Problem statement:
Copy out the entries below exactly as they stand, but only from the line containing "customer trust, and" through the line containing "Taxonomic Study On".

[Material shown Boundary: Start]

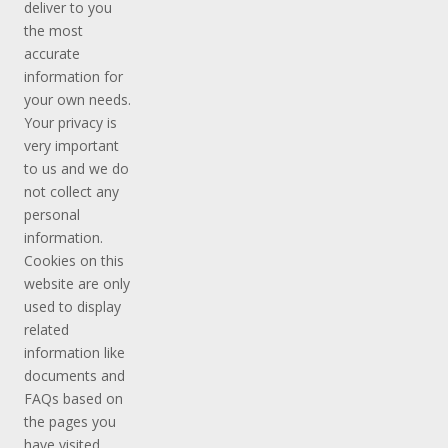
deliver to you
the most
accurate
information for
your own needs.
Your privacy is
very important
to us and we do
not collect any
personal
information.
Cookies on this
website are only
used to display
related
information like
documents and
FAQs based on
the pages you
have visited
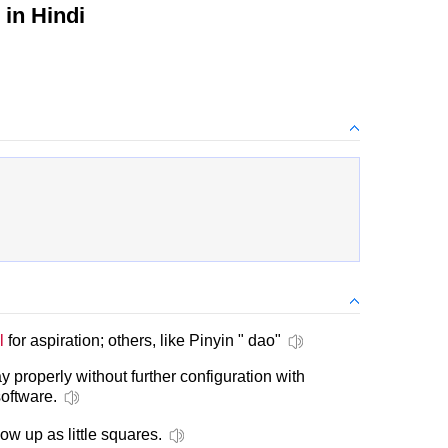
in Hindi
l
for aspiration; others, like Pinyin " dao"
y properly without further configuration with
oftware.
ow up as little squares.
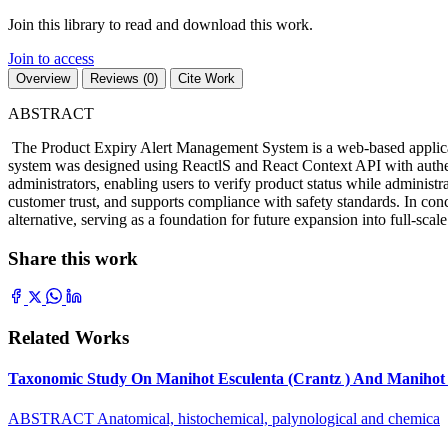
Join this library to read and download this work.
Join to access
Overview
Reviews (0)
Cite Work
ABSTRACT
The Product Expiry Alert Management System is a web-based applicatio
system was designed using ReactlS and React Context API with authent
administrators, enabling users to verify product status while administ
customer trust, and supports compliance with safety standards. In concl
alternative, serving as a foundation for future expansion into full-sc
Share this work
Related Works
Taxonomic Study On Manihot Esculenta (Crantz ) And Manihot G
ABSTRACT Anatomical, histochemical, palynological and chemica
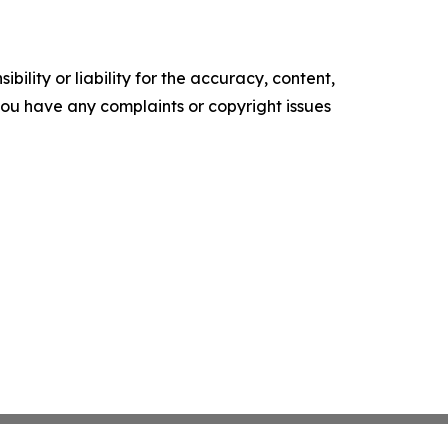
ility or liability for the accuracy, content,
f you have any complaints or copyright issues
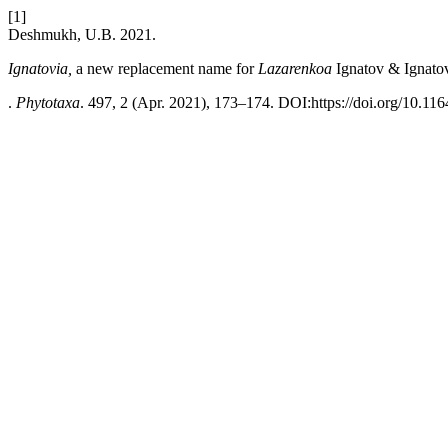
[1]
Deshmukh, U.B. 2021.
Ignatovia,
a new replacement name for
Lazarenkoa
Ignatov & Ignato
.
Phytotaxa
. 497, 2 (Apr. 2021), 173–174. DOI:https://doi.org/10.116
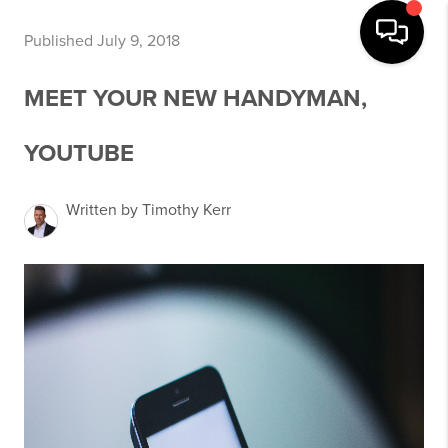
Published July 9, 2018
MEET YOUR NEW HANDYMAN,
YOUTUBE
Written by Timothy Kerr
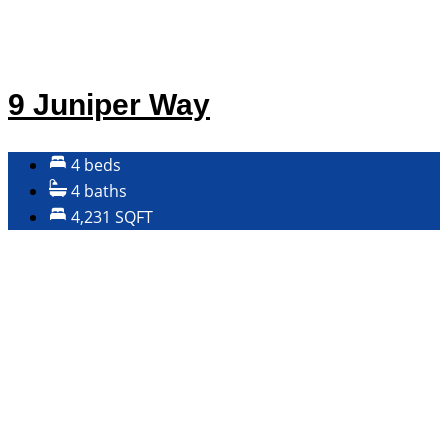
9 Juniper Way
4 beds
4 baths
4,231 SQFT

[Material shown Boundary: End]

Task output:
customer trust, and supports compliance with safety standards. In concl
alternative, serving as a foundation for future expansion into full-sc
Share this work
Related Works
Taxonomic Study On Manihot Esculenta (Crantz ) And Manihot G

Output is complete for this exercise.